Protech Home Medical (Vancouver: PTQ) (OTC: PTQQF) provides in-home monitoring and disease management services including end-to-end respiratory solutions for patients in the United States healthcare market, explains Ryan Irvine, contributing editor to Internet Wealth Builder.

It seeks to continue to expand its offerings to include the management of several chronic disease states focusing on patients with heart or pulmonary disease, sleep disorders, reduced mobility and other chronic health conditions.

The primary business objective of the company is to create shareholder value by offering a broader range of services to patients in need of in-home monitoring and chronic disease management.

The company’s organic growth strategy is to increase annual revenue per patient by offering multiple services to the same patient, consolidating the patient’s services and making life easier for the patient.

Recent financials: Revenues for the fourth quarter (to Dec. 31) were $25 million, an increase of $5.5 million or 28% over the same quarter in 2019. The growth in revenues is primarily due to the acquisitions of two businesses in the first quarter of fiscal 2020 and from organic growth of 3%.

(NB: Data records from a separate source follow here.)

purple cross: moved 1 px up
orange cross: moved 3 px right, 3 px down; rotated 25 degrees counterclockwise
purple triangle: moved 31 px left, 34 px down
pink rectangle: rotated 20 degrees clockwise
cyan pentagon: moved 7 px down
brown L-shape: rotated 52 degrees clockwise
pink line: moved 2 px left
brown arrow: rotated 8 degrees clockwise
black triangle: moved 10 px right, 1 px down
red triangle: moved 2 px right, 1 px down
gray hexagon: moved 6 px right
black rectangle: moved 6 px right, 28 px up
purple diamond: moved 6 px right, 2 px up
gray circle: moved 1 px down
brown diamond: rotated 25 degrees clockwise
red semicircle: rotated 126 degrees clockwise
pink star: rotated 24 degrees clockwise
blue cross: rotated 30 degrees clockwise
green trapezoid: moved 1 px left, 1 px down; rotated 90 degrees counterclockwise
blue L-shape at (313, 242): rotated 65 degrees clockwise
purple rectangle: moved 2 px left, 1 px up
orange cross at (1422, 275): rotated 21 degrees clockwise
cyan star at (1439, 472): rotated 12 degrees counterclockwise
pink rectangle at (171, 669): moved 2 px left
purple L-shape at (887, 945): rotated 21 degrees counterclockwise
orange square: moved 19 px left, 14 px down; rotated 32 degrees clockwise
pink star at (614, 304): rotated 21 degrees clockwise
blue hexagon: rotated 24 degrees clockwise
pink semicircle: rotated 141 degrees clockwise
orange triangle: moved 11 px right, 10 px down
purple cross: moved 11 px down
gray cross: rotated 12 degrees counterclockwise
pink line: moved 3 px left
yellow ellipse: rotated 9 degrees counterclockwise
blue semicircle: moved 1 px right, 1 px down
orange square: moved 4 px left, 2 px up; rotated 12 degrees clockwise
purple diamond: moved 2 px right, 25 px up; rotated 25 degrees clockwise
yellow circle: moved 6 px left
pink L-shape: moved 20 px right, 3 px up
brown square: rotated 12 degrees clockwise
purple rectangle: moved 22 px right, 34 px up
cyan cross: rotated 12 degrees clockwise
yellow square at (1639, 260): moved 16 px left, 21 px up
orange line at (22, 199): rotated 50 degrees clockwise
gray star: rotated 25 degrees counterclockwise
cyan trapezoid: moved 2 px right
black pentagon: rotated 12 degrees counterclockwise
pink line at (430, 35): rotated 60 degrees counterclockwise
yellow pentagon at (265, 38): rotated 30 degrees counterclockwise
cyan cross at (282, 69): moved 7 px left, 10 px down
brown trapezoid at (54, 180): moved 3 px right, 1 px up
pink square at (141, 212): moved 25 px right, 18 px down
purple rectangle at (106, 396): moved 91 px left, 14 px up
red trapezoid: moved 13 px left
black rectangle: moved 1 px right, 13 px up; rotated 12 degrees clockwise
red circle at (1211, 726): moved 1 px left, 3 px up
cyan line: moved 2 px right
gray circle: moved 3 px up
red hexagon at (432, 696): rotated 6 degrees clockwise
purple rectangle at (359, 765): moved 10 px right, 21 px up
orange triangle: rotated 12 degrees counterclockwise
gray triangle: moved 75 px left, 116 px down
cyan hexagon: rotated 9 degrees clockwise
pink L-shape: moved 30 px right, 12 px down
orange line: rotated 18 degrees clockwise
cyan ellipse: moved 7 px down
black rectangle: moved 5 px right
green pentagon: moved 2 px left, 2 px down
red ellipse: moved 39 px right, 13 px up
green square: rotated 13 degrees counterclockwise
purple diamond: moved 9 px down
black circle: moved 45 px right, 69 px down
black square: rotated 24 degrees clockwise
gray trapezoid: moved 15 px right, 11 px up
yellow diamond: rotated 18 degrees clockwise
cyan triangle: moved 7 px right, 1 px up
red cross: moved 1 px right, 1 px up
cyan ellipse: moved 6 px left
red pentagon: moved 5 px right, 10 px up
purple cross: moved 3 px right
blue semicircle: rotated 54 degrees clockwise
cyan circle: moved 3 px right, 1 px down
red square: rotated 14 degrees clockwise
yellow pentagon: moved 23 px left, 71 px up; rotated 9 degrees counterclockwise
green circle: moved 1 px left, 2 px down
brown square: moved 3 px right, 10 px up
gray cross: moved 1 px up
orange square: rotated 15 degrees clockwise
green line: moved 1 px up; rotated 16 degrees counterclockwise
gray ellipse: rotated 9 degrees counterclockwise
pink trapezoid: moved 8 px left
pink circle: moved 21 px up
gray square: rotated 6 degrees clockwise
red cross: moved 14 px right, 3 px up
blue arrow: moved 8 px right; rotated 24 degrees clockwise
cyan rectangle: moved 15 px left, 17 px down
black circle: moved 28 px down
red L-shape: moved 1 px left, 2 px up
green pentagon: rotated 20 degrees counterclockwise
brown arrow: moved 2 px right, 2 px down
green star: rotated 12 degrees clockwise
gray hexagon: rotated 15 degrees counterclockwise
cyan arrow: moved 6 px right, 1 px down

Adjusted EBITDA for the quarter was $5.9 million, an increase of 69% from $3.5 million realized in 2019. Earnings showed a loss of $2.2 million compared to a gain of $5.5 million for the same three-month period in the previous year.

Balance sheet: As of Sept. 30, 2020, Protech had a cash balance of $38.9 million compared to $44.7 million on June 30. Working capital at the end of the quarter was $27.9 million, and the company had a debt and lease balance of $30.6 million, providing it with a net cash position of $8.3 million or $0.08 per share.

Valuation: Based on a trailing EV/EBITDA multiple, Protech trades at approximately 10.6 times, indicating that the company is relatively cheap in relation to its trailing twelve-month adjusted EBITDA.

If we are to value the company based on the midpoint of its forward adjusted EBITDA run rate of $28 million and trading at a justified EV/EBITDA multiple of 10 times, we estimate fair value at approximately $2.70 per share. After a pull-back in February, the stock has been moving up and is currently near its all-time high.

Conclusion: Protech remains an attractive growth by acquisition company in the healthcare sector. The company continues to announce acquisitions and execute on its growth strategy and recently declared its desire to up-list to Nasdaq, which could increase the stock’s exposure.

Management’s updated run-rate guidance is again positive with revenue of $130 million and adjusted EBITDA of approximately $28 million. As stated in our last update on Protech, if the company is able to further acquire accretive acquisitions and execute on the margin side of the business, we see further upside potential in the stock.